Rejection of renal allograft. New concepts

Hippokratia 2000, 4(2):51-65

G Vergoulas


Abstract

Renal allograft rejection is the sum of a series of immunologic events which cause graft tissue damage and graft failure. During last years, it has been shown that acute allograft rejection is caused by specific alloantigen recognition (HLA -A, -B, -DR) and non-specific inflammation caused by kidney tissue damage during transplantation. Renal allograft rejection can be discriminated into: a) hyperacute rejection that takes place minutes or hours after transplantation and is due to specific preformed anti-HLA Class I and/or anti-ABO antibodies of the recipient against the donor antigens, b) accelerated acute rejection that takes place in a few days after renal transplantation and is due to recipient presensitization against the donor antigens, c) acute rejection that happens 30% of the recipient, days or months after transplantation and d) chronic allograft nephropathy, characterized by non-reversible and inexorable fall of graft function at least three months after transplantation, accompanied by hypertension and proteinuria.
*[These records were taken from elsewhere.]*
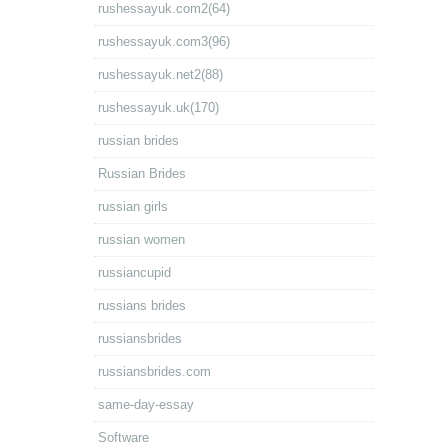
rushessayuk.com2(64)
rushessayuk.com3(96)
rushessayuk.net2(88)
rushessayuk.uk(170)
russian brides
Russian Brides
russian girls
russian women
russiancupid
russians brides
russiansbrides
russiansbrides.com
same-day-essay
Software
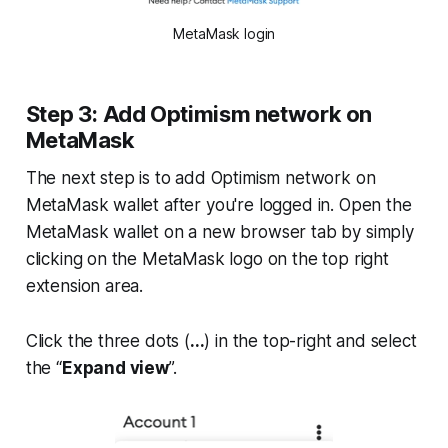
MetaMask login
Step 3: Add Optimism network on
MetaMask
The next step is to add Optimism network on
MetaMask wallet after you're logged in. Open the
MetaMask wallet on a new browser tab by simply
clicking on the MetaMask logo on the top right
extension area.
Click the three dots (
...
) in the top-right and select
the “
Expand view
”.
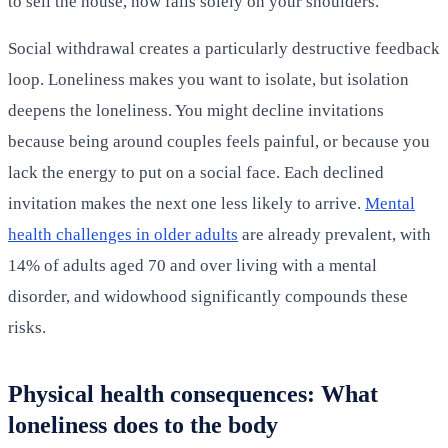
to sell the house, now falls solely on your shoulders.
Social withdrawal creates a particularly destructive feedback
loop. Loneliness makes you want to isolate, but isolation
deepens the loneliness. You might decline invitations
because being around couples feels painful, or because you
lack the energy to put on a social face. Each declined
invitation makes the next one less likely to arrive.
Mental
health challenges in older adults
are already prevalent, with
14% of adults aged 70 and over living with a mental
disorder, and widowhood significantly compounds these
risks.
Physical health consequences: What
loneliness does to the body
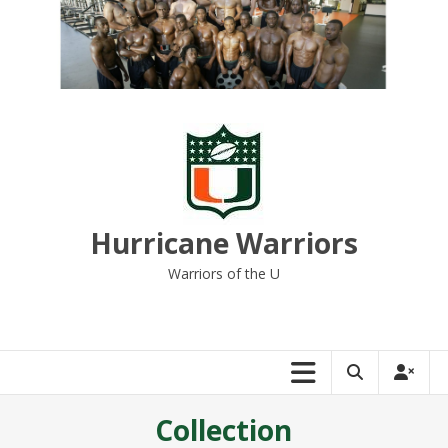
Skip
to
content
Hurricane Warriors
Warriors of the U
Collection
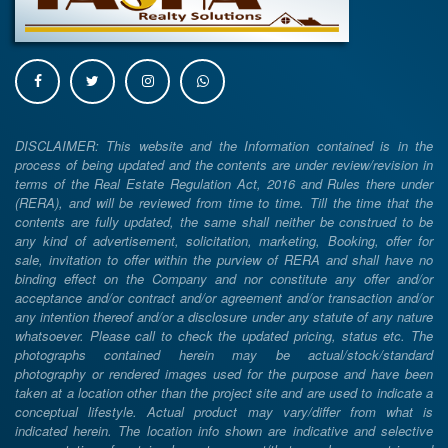
DISCLAIMER: This website and the Information contained is in the
process of being updated and the contents are under review/revision in
terms of the Real Estate Regulation Act, 2016 and Rules there under
(RERA), and will be reviewed from time to time. Till the time that the
contents are fully updated, the same shall neither be construed to be
any kind of advertisement, solicitation, marketing, Booking, offer for
sale, invitation to offer within the purview of RERA and shall have no
binding effect on the Company and nor constitute any offer and/or
acceptance and/or contract and/or agreement and/or transaction and/or
any intention thereof and/or a disclosure under any statute of any nature
whatsoever. Please call to check the updated pricing, status etc. The
photographs contained herein may be actual/stock/standard
photography or rendered images used for the purpose and have been
taken at a location other than the project site and are used to indicate a
conceptual lifestyle. Actual product may vary/differ from what is
indicated herein. The location info shown are indicative and selective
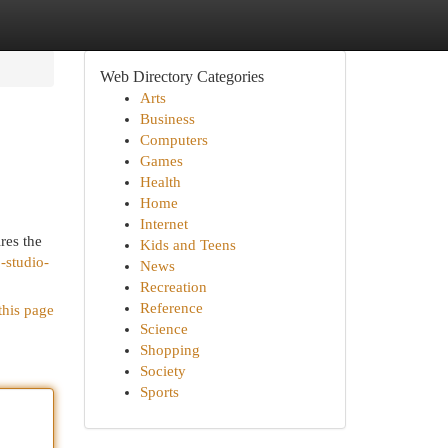
Web Directory Categories
Arts
Business
Computers
Games
Health
Home
Internet
res the
Kids and Teens
-studio-
News
Recreation
Reference
this page
Science
Shopping
Society
Sports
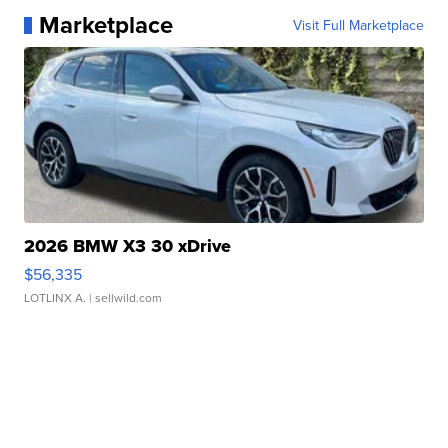
Marketplace
Visit Full Marketplace
2026 BMW X3 30 xDrive
$56,335
LOTLINX A.
| sellwild.com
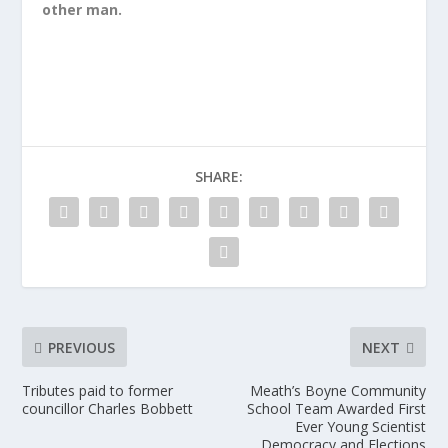
other man.
SHARE:
PREVIOUS
NEXT
Tributes paid to former
Meath’s Boyne Community
councillor Charles Bobbett
School Team Awarded First
Ever Young Scientist
Democracy and Elections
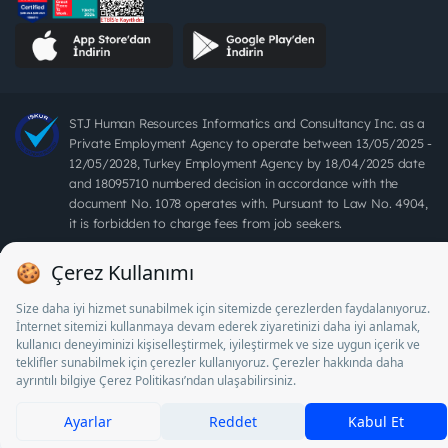
STJ Human Resources Informatics and Consultancy Inc. as a
Private Employment Agency to operate between 13/05/2025 -
12/05/2028, Turkey Employment Agency by 18/04/2025 date
and 18095710 numbered decision in accordance with the
document No. 1078 operates with. Pursuant to Law No. 4904,
it is forbidden to charge fees from job seekers.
This kind of rejection causes graft loss after a few months or years. The main histopathologic finding of chronic allograft nephropathy is intima hyperplasia of the vessel wall combined with glomerulosclerosis or transplant glomerulopathy and interstitial fibrosis or tubular atrophy. The factors that cause chronic allograft nephropathy are of immunologic and non-immunologic origin. Immunologic factors are acute rejection episodes, histocompatibility, previous sensitization, delayed graft function and non compliance with immunosuppressive therapy.Non-immunologic factors are the number of nephrons per kidney (donor/recipient size matching), arterial hypertension, dislipidemia and donor age.There is no hyperacute rejection therapy. Grafts with accelerated acute rejection episode have no long term survival. Corticosteroids and antilymphocyte antibodies are the drugs for antirejection therapy. In patients with chronic allograft nephropathy blood pressure control and dislipidemia therapy are necessary.